**What the exercise asks:**
From the entries below, gather each line containing the word "стульев".

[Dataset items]

((

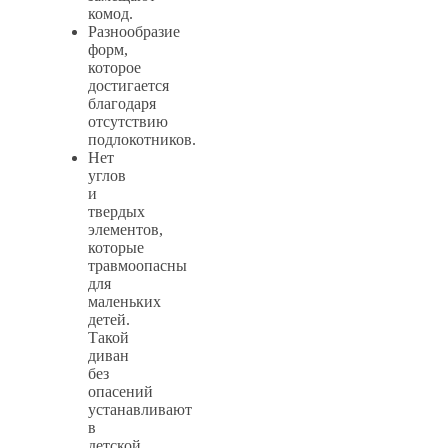
комод.
Разнообразие
форм,
которое
достигается
благодаря
отсутствию
подлокотников.
Нет
углов
и
твердых
элементов,
которые
травмоопасны
для
маленьких
детей.
Такой
диван
без
опасений
устанавливают
в
детской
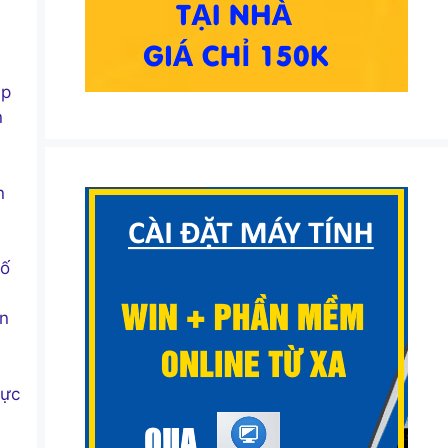
ập
n
n
số
ến
lực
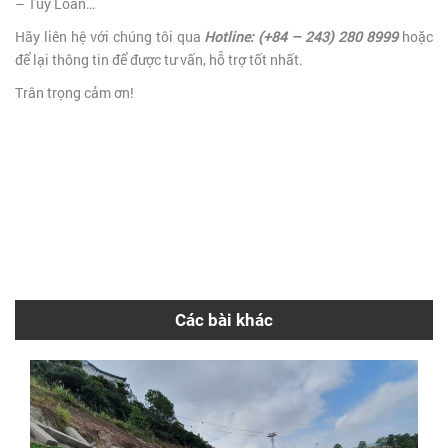
– Túy Loan…
Hãy liên hệ với chúng tôi qua
Hotline: (+84 – 243) 280 8999
hoặc
để lại thông tin để được tư vấn, hỗ trợ tốt nhất.
Trân trọng cảm ơn!
Các bài khác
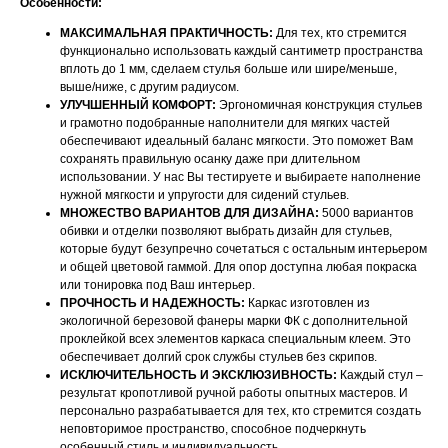
Особенности:
МАКСИМАЛЬНАЯ ПРАКТИЧНОСТЬ:
Для тех, кто стремится
функционально использовать каждый сантиметр пространства
вплоть до 1 мм, сделаем стулья больше или шире/меньше,
выше/ниже, с другим радиусом.
УЛУЧШЕННЫЙ КОМФОРТ:
Эргономичная конструкция стульев
и грамотно подобранные наполнители для мягких частей
обеспечивают идеальный баланс мягкости. Это поможет Вам
сохранять правильную осанку даже при длительном
использовании. У нас Вы тестируете и выбираете наполнение
нужной мягкости и упругости для сидений стульев.
МНОЖЕСТВО ВАРИАНТОВ ДЛЯ ДИЗАЙНА:
5000 вариантов
обивки и отделки позволяют выбрать дизайн для стульев,
которые будут безупречно сочетаться с остальным интерьером
и общей цветовой гаммой. Для опор доступна любая покраска
или тонировка под Ваш интерьер.
ПРОЧНОСТЬ И НАДЕЖНОСТЬ:
Каркас изготовлен из
экологичной березовой фанеры марки ФК с дополнительной
проклейкой всех элементов каркаса специальным клеем. Это
обеспечивает долгий срок службы стульев без скрипов.
ИСКЛЮЧИТЕЛЬНОСТЬ И ЭКСКЛЮЗИВНОСТЬ:
Каждый стул –
результат кропотливой ручной работы опытных мастеров. И
персонально разрабатывается для тех, кто стремится создать
НАШИ МЕНЕДЖЕРЫ ГОТОВЫ
неповторимое пространство, способное подчеркнуть
особенный стиль и индивидуальность.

))

**Answer section:**
Эргономичная конструкция стульев
нужной мягкости и упругости для сидений стульев.
обивки и отделки позволяют выбрать дизайн для стульев,
обеспечивает долгий срок службы стульев без скрипов.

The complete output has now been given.